Microalgal Microbiomes: Composition, Assembly, and Interactions

Microalgal microbiomes impact the growth and health of their microalgal hosts, which in turn impacts global biogeochemical cycles and biotechnological applications of microalgae. Residing in the phycosphere, the nutrient-rich diffusive boundary layer surrounding microalgae, the bacterial community making up microalgal microbiomes benefits from carbohydrates and other nutrients released by the microalgae. These associations cause a complex web of both inter-bacterial and algal-bacterial interactions to take place in the phycosphere, affecting both bacteria and microalgae in a variety of ways. However, factors shaping the composition of microalgal microbiomes are not well characterized, especially not across microalgal phyla, and only few interactions in the phycosphere have been characterized. Hence, the purpose of this thesis was to determine factors shaping composition and assembly of microalgal microbiomes across microalgal phyla and characterize interactions in the phycosphere.

In the present studies, we characterized three factors impacting microalgal microbiome compositions; microalgal host species, time, and DNA extraction protocol. Whereas DNA extraction protocol did impact analysis of compositions, it was overshadowed by the effect of microalgal host species as assessed at one time point. In further investigations, time did shape microalgal microbiomes compositions across 49 days, however, the same introduced natural seawater microbiome diverged over time according to host microalgae Isochrysis galbana, Tetraselmis suecica, and Conticribra weissflogii (previously Thalassiosira), indicating a deterministic effect of host specificity on microalgal microbiome compositions. Further, host specificity was not only affecting taxonomic compositions of microbiomes, it also significantly shaped functional potential of microbiomes as assessed with shotgun metagenomics. Surprisingly, at higher taxonomic levels, microbiomes of T. suecica and C. weissflogii were both dominated by Rhodobacteraceae despite the distant phylogenetic relationships of the microalgal hosts, whereas I. galbana microbiomes were dominated by Flavobacteriaceae. Both bacterial families are common core microalgal microbiomes members, albeit with different carbohydrate degradation capabilities, and hence we hypothesize that the mixotrophic nature of I. galbana causes significant changes in carbohydrate exudates compared to photoautotrophic microalgae, which causes the difference in dominant microbiome members.

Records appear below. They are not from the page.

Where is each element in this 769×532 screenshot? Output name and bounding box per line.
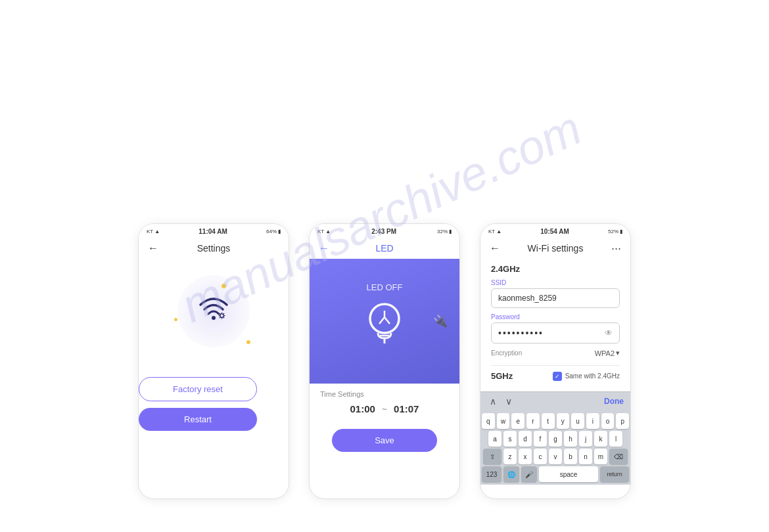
key-c[interactable]: c	[534, 449, 547, 464]
chevron-down-icon[interactable]: ▾	[616, 349, 620, 357]
battery-text-1: 64%	[266, 229, 277, 234]
battery-icon-2: ▮	[449, 229, 452, 234]
settings-title: Settings	[197, 243, 231, 254]
signal-text-1: KT	[147, 229, 153, 234]
dot-2	[174, 318, 177, 321]
freq-5ghz-row: 5GHz ✓ Same with 2.4GHz	[491, 371, 620, 381]
keyboard: q w e r t y u i o p a s d f g h j k	[480, 410, 630, 485]
shift-key[interactable]: ⇧	[483, 449, 501, 464]
globe-key[interactable]: 🌐	[503, 466, 519, 482]
key-b[interactable]: b	[564, 449, 577, 464]
encryption-row: Encryption WPA2 ▾	[491, 349, 620, 357]
key-d[interactable]: d	[519, 431, 532, 447]
eye-icon[interactable]: 👁	[605, 328, 613, 338]
key-o[interactable]: o	[601, 413, 615, 429]
key-j[interactable]: j	[579, 431, 592, 447]
key-m[interactable]: m	[594, 449, 607, 464]
signal-1: KT ▲	[147, 229, 160, 234]
key-n[interactable]: n	[579, 449, 592, 464]
key-i[interactable]: i	[586, 413, 599, 429]
numeric-key[interactable]: 123	[482, 466, 501, 482]
status-bar-3: KT ▲ 10:54 AM 52% ▮	[480, 224, 630, 238]
time-start[interactable]: 01:00	[350, 403, 375, 414]
time-settings: Time Settings 01:00 ~ 01:07	[310, 384, 459, 421]
key-q[interactable]: q	[482, 413, 495, 429]
factory-reset-button[interactable]: Factory reset	[139, 377, 257, 401]
encryption-value: WPA2 ▾	[595, 349, 620, 357]
bulb-icon	[361, 299, 408, 361]
key-e[interactable]: e	[511, 413, 524, 429]
status-bar-1: KT ▲ 11:04 AM 64% ▮	[139, 224, 289, 238]
led-off-label: LED OFF	[367, 282, 403, 292]
battery-icon-1: ▮	[278, 229, 281, 234]
same-wifi-option[interactable]: ✓ Same with 2.4GHz	[553, 372, 620, 381]
battery-2: 32% ▮	[437, 229, 452, 234]
key-t[interactable]: t	[542, 413, 555, 429]
share-button[interactable]: ⋯	[611, 242, 621, 254]
svg-line-8	[384, 317, 390, 324]
keyboard-row-4: 123 🌐 🎤 space return	[482, 466, 629, 482]
wifi-gear-icon	[194, 288, 233, 335]
keyboard-done-button[interactable]: Done	[604, 397, 624, 406]
divider	[491, 365, 620, 366]
battery-text-2: 32%	[437, 229, 448, 234]
signal-3: KT ▲	[488, 229, 501, 234]
restart-button[interactable]: Restart	[139, 408, 257, 431]
ssid-input[interactable]: kaonmesh_8259	[491, 288, 620, 308]
freq-24-label: 2.4GHz	[491, 264, 620, 274]
checkmark-icon: ✓	[555, 373, 560, 380]
key-h[interactable]: h	[564, 431, 577, 447]
battery-icon-3: ▮	[620, 229, 622, 234]
time-end[interactable]: 01:07	[394, 403, 419, 414]
time-1: 11:04 AM	[198, 228, 227, 235]
back-button-2[interactable]: ←	[319, 242, 329, 254]
mic-key[interactable]: 🎤	[521, 466, 537, 482]
wifi-icon-1: ▲	[154, 229, 160, 234]
svg-point-0	[212, 316, 216, 320]
key-v[interactable]: v	[549, 449, 562, 464]
key-r[interactable]: r	[526, 413, 540, 429]
password-input[interactable]: •••••••••• 👁	[491, 322, 620, 344]
settings-buttons: Factory reset Restart	[139, 377, 257, 431]
phone-settings: KT ▲ 11:04 AM 64% ▮ ← Settings	[138, 223, 289, 499]
keyboard-nav-up[interactable]: ∧	[487, 395, 499, 408]
checkbox-same-wifi[interactable]: ✓	[553, 372, 562, 381]
wifi-icon-3: ▲	[496, 229, 501, 234]
wifi-title: Wi-Fi settings	[528, 243, 584, 254]
phone-wifi-settings: KT ▲ 10:54 AM 52% ▮ ← Wi-Fi settings ⋯ 2…	[480, 223, 631, 499]
key-u[interactable]: u	[571, 413, 584, 429]
keyboard-row-1: q w e r t y u i o p	[482, 413, 629, 429]
save-button[interactable]: Save	[332, 429, 437, 452]
encryption-label: Encryption	[491, 349, 522, 357]
ssid-label: SSID	[491, 279, 620, 286]
keyboard-nav-down[interactable]: ∨	[503, 395, 515, 408]
key-y[interactable]: y	[557, 413, 570, 429]
battery-3: 52% ▮	[608, 229, 622, 234]
dot-3	[246, 340, 250, 344]
settings-header: ← Settings	[139, 238, 289, 259]
time-settings-label: Time Settings	[320, 390, 449, 398]
back-button-1[interactable]: ←	[148, 242, 158, 254]
key-x[interactable]: x	[519, 449, 532, 464]
key-s[interactable]: s	[503, 431, 517, 447]
key-k[interactable]: k	[594, 431, 607, 447]
led-header: ← LED	[310, 238, 459, 259]
wifi-form: 2.4GHz SSID kaonmesh_8259 Password •••••…	[480, 259, 630, 391]
back-button-3[interactable]: ←	[490, 242, 500, 254]
plug-icon: 🔌	[433, 314, 448, 328]
key-a[interactable]: a	[488, 431, 501, 447]
key-w[interactable]: w	[497, 413, 510, 429]
status-bar-2: KT ▲ 2:43 PM 32% ▮	[310, 224, 459, 238]
key-z[interactable]: z	[503, 449, 517, 464]
key-f[interactable]: f	[534, 431, 547, 447]
key-l[interactable]: l	[609, 431, 622, 447]
backspace-key[interactable]: ⌫	[609, 449, 628, 464]
return-key[interactable]: return	[600, 466, 629, 482]
space-key[interactable]: space	[539, 466, 598, 482]
key-g[interactable]: g	[549, 431, 562, 447]
battery-1: 64% ▮	[266, 229, 281, 234]
key-p[interactable]: p	[616, 413, 629, 429]
same-wifi-label: Same with 2.4GHz	[565, 372, 620, 380]
phone-led: KT ▲ 2:43 PM 32% ▮ ← LED LED OFF	[309, 223, 460, 499]
password-label: Password	[491, 313, 620, 321]
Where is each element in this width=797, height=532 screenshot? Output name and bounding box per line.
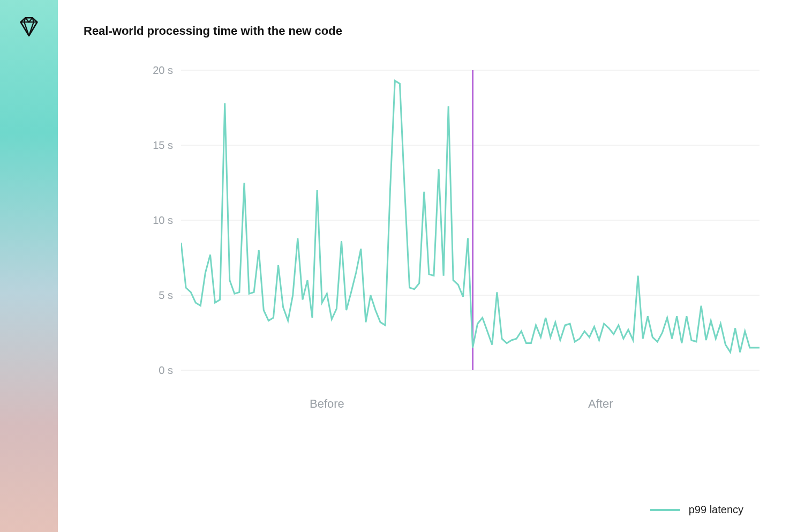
chart: 20 s 15 s 10 s 5 s 0 s Before After: [79, 54, 765, 440]
svg-marker-0: [21, 18, 37, 35]
x-section-label-after: After: [588, 397, 613, 411]
p99-latency-line: [181, 81, 760, 353]
main-content: Real-world processing time with the new …: [58, 0, 797, 532]
y-tick-label: 10 s: [153, 214, 173, 227]
sidebar: [0, 0, 58, 532]
y-tick-label: 15 s: [153, 139, 173, 152]
x-section-label-before: Before: [310, 397, 344, 411]
y-tick-label: 5 s: [159, 289, 173, 302]
diamond-logo-icon: [17, 15, 41, 532]
y-tick-label: 20 s: [153, 64, 173, 77]
legend: p99 latency: [650, 504, 743, 516]
legend-swatch: [650, 509, 680, 511]
legend-label: p99 latency: [689, 504, 743, 516]
page: Real-world processing time with the new …: [0, 0, 797, 532]
gridlines: [181, 70, 760, 370]
chart-svg: [181, 54, 760, 376]
y-tick-label: 0 s: [159, 364, 173, 377]
chart-title: Real-world processing time with the new …: [84, 24, 776, 38]
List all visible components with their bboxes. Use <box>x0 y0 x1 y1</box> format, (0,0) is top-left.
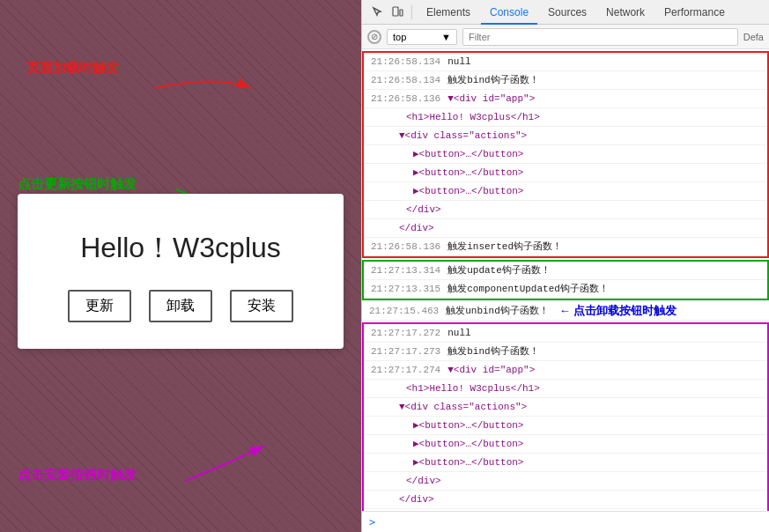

Further investigations of the interactions of Rhodobacteraceae and Flavobacteriaceae representatives, Yoonia sp. and Maribacter sp., respectively, with their microalgal hosts found that while Yoonia sp. does proliferate with I. galbana in a co-culture system, it resorts to anoxygenic photosynthesis for energy acquisition, possibly due to inavailability of carbohydrates degradable by this bacterium. Carbohydrate metabolism also shapes the interaction of Maribacter sp. with C. weissflogii, where Maribacter sp. upregulates its type IX secretion system genes along with several polysaccharide degradation genes encoding enzymes that are presumably secreted via the type IX secretion system. This is a testament to the versatile adaptations of core microalgal microbiome members to phycospheres of different microalgal hosts.

In conclusion, this thesis identifies host specificity as a major factor shaping microalgal microbiome compositions both taxonomically and functionally, underlining the adaptations of microalgal microbiome members to life in the phycosphere of specific hosts. Furthermore, the work provides insights into interactions between core microalgal microbiome members and microalgae, beginning to unravel mechanisms causing these commonly occurring associations. This knowledge lays the foundation for selecting microalgal microbiomes for specific hosts for purposes such as biotechnological ones in future research efforts.